# Peeling towards myself



## chefcomesback (Jun 24, 2013)

Hi everyone,
Couple days ago I have responded to No chop's thread about "stupid rosle lefty peeler" and it looks like the thread was hijacked with the methods of peeling rather than the original subject.
I have made a video of demonstrating the technique I use.
First of all :
I am not suggesting anybody is doing it right or wrong , as long as you get the job done most efficient way you are using your the right way. I am aware that I am peeling towards my self yet I only cut myslef with the peeler once before I was working in pro environment. 
Just to remind you Katsuromuki technique you are violating the first rule of cutting by cutting towards yourself too.
I am not very fast but no slouch either. I preffer the large carrots since it makes my grip more comfortable but this is all i had .
Also I wish i had shot the video from the other angle so you can see better how my left fingers and the thumb side of my were palm rotating the carrot.
At the end it is just peeling carrots...

https://www.dropbox.com/s/t86rkf5nww5ts02/IMG_0159.MOV


----------



## scotchef38 (Jun 24, 2013)

I peel towards myself too and never had a cut from this method.


----------



## shaneg (Jun 24, 2013)

I peel the same way..


----------



## Von blewitt (Jun 24, 2013)

Must be a southern hemisphere thing....


----------



## schanop (Jun 24, 2013)

Probably. Since started using Japanese knives, I have learned to peel towards myself using mainly the heel part of the knives.


----------



## scotchef38 (Jun 24, 2013)

Maybe we are upside down after all.


----------



## apicius9 (Jun 24, 2013)

Not sure how else you would do it - I'm German and do it the same way. You should have seen my Grandma cutting a loaf of bread toward herself, that even frightened me when I was a kid...

Stefan


----------



## Dusty (Jun 24, 2013)

Me too. I was really surprised reading the other thread that everyone peeled away from themselves.


----------



## rdm_magic (Jun 24, 2013)

Watch the video in the thread and try it. I can't tell still, it seems faster but the two peels instead of one seems slower..


----------



## chefcomesback (Jun 24, 2013)

I have watched the video and I have counted 26 peels in 6 seconds versus 13 peels in 5 seconds of mine , even if the times were identical I would say with one peel you will spend less effort


----------



## NO ChoP! (Jun 24, 2013)

I think the difference was knerd peeled 1/2 than flipped it; and maybe his carrot was a tad longer. Either way both techniques worked well for the particular user. I am definitely not saying one way is better than another. I just know how I do it... and I know that when peeling cases of potatoes with others, I'm usually peeling at least 1.5 to 1, regardless of technique.
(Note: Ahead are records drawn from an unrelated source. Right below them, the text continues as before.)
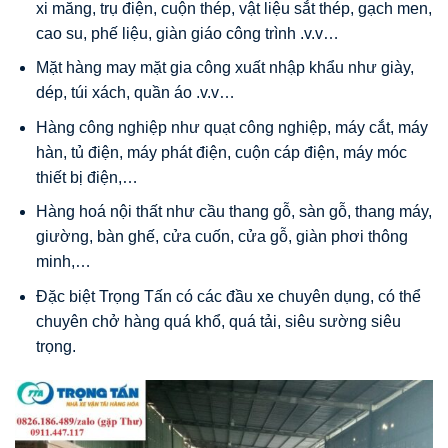
xi măng, trụ điện, cuộn thép, vật liệu sắt thép, gạch men,
cao su, phế liệu, giàn giáo công trình .v.v…
Mặt hàng may mặt gia công xuất nhập khẩu như giày,
dép, túi xách, quần áo .v.v…
Hàng công nghiệp như quạt công nghiệp, máy cắt, máy
hàn, tủ điện, máy phát điện, cuộn cáp điện, máy móc
thiết bị điện,…
Hàng hoá nội thất như cầu thang gỗ, sàn gỗ, thang máy,
giường, bàn ghế, cửa cuốn, cửa gỗ, giàn phơi thông
minh,…
Đặc biệt Trọng Tấn có các đầu xe chuyên dụng, có thể
chuyên chở hàng quá khổ, quá tải, siêu sường siêu
trọng.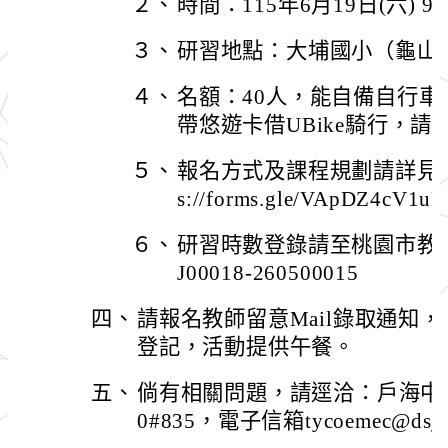
２、
時間：115年6月19日(六) 9:0
３、
研習地點：大埔國小（龜山區
４、
名額：40人，能自備自行
帶悠遊卡借UBike騎行，
５、
報名方式及課程規劃請詳見附件或
s://forms.gle/VApDZ4cV1
６、
研習時數登錄請至桃園市教
J00018-260500015
四、
請報名教師留意Mail錄取通知
登記，活動提供午餐。
五、
倘有相關問題，請逕洽：戶海中心-李
0#835，電子信箱tycoemec@dsjhs.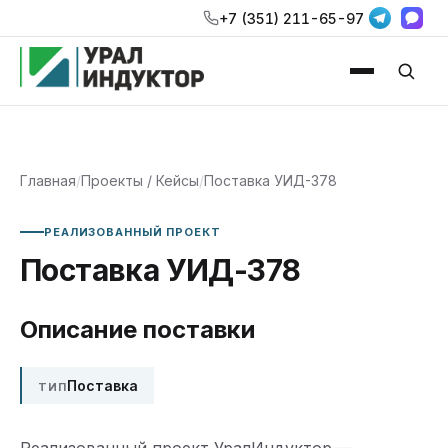
+7 (351) 211-65-97
Главная
/
Проекты / Кейсы
/
Поставка УИД-378
РЕАЛИЗОВАННЫЙ ПРОЕКТ
Поставка УИД-378
Описание поставки
Поставка
ТИП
But this is true for cleaning tenderloins, filleting fish, etc... toot toot! (that my horn)


----------



## knyfeknerd (Jun 24, 2013)

Good job, and thanks for the video evidence!
Most people I've seen peel toward themselves very slowly, or even this "dangling down" of the vegetable that makes it seem awkward.
I could see myself losing the skin off my fingertip-knuckles or palm if I tried to do it your way. 
Whatever works best for the user. I don't want someone telling me I'm holding my knife wrong either!


----------



## rdm_magic (Jun 24, 2013)

It does seem like you're going to shave yourself when you first do it, but like anything once you get accustomed to it, you feel safe doing it. Speed probably comes down much more to practice than anything else really..


----------



## Duckfat (Jun 24, 2013)

I think the majority I have seen peel away from themselves. I use a peeler that allows me to go in both directions so I peel away in one stroke and peel back in the next. It's literally twice as fast. When peeling in a single direction the temptation is to hit the peeler at the begining of the stoke. There's a reason there's two edges on a peeler so what ever works the best for you and gets good results is all that really matters.

Dave


----------